_YOUR ASSIGNMENT_. Only the number is wanted: how many lines of the listing below contain "وزیراعظم"?

_EXERCISE INPUTS_.
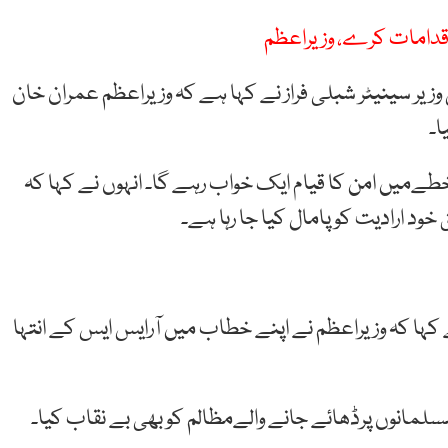
قدامات کرے، وزیراعظم
 وزیر سینیٹر شبلی فراز نے کہا ہے کہ وزیراعظم عمران خان
ا۔
طےمیں امن کا قیام ایک خواب رہے گا۔ انہوں نے کہا کہ
خود ارادیت کو پامال کیا جا رہا ہے۔
ے کہا کہ وزیراعظم نے اپنے خطاب میں آرایس ایس کے انتہا
سلمانوں پرڈھائے جانے والےمظالم کو بھی بے نقاب کیا۔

_EXERCISE SOLUTION_. 3